A couple days ago, Congress brought the CEOs of several Wall Street banks for show trials that Congress so loves to put on - on camera, of course. Caroline Baum of Bloomberg.com imagines if the tables were turned and the CEOs were able to question Reps Barney Frank and Maxine Waters, as well as Franklin Raines. Great thought experiment below:

Just imagine if the tables were reversed. Frank and Waters are seated at the witness table instead of perched on the hearing room dais. The questioning would go something like this:

Chairman Frank, on July 14, 2008, you made the following pronouncements about Fannie Mae and Freddie Mac, the two huge government-sponsored enterprises that are the key players in mortgage finance:

“Fannie and Freddie are fundamentally sound.”

“They are not in danger of going under.”

“Looking at the financials, they’re solid.”

You followed that analysis with a forecast. Referring to legislation before your committee to allow the Treasury to lend to and buy unlimited shares in the GSEs, you said: “We’re doing three separate things that make it much less likely -- very, very unlikely -- that we’ll have this kind of a housing crisis six months or a year from now.”

Less than two months later, Fannie and Freddie were wards of the state.

Just answer the questions, Mr.

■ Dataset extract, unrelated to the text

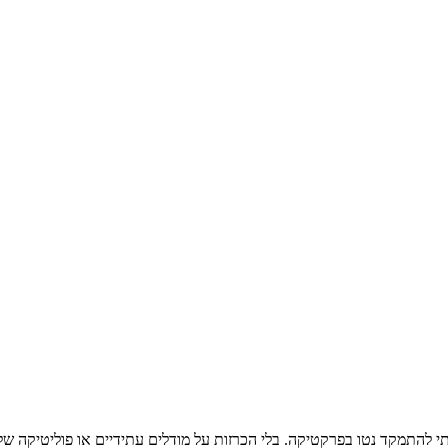
 להתמקד נטו בפרקטיקה. בלי הכרזות על מודלים עתידיים או פוליטיקה של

Chairman.

GSE Enabler
As the ranking member of the House Financial Services Committee -- before you became chairman in 2007 -- you consistently opposed stricter regulation of Fannie Mae and Freddie Mac. I would just note that you received $42,350 from Fannie’s and Freddie’s political action committees and employees from 1989 to 2008.

In 2004, you received a report from the GSE regulator showing that Fannie and Freddie had manipulated their earnings, enriching their senior executives in the process. Yet you and your fellow committee members, primarily Democrats, looked the other way.

Even worse, you shot the messenger, Armando Falcon, director of the Office of Federal Housing Enterprise Oversight, who found accounting irregularities at both companies.

‘Innovation’ Lending
This is what you said to Falcon at a committee hearing: “I don’t see anything in your report that raises safeness and soundness problems.”

Your distinguished colleague, Maxine Waters, was right there to back you up.

“We do not have a crisis at Freddie Mac, and particularly at Fannie Mae, under the outstanding leadership of Franklin Raines,” she said.

She went on.

“What we need to do today is to focus on the regulator, and this must be done in a manner so as not to impede their affordable housing mission.” That mission, as you noted, has seen “innovation flourish from desk-top underwriting to 100 percent loans.”

We all know how that worked out. Fannie had to restate earnings back to 2001, erasing $6.3 billion in previously reported profits.

Doing Penance
Former CEO Franklin Raines kept the lion’s share of the $91 million bounty he received for his six years of service at the company. (Raines had to cough up $24.7 million last year to settle a claim that he inflated earnings.)

Questioned by former congressman Chris Shays, Republican of Connecticut, about Fannie’s teensy 3 percent capital cushion, Raines said of the multi- and single-family loans the company holds: “These assets are so riskless that capital for holding them should be under 2 percent.”

Finally, Mr. Chairman, you used your influence as chairman of the House Financial Services Committee to secure $12 million for a troubled home-state bank under the TARP program. Treasury had stipulated that the banks be healthy.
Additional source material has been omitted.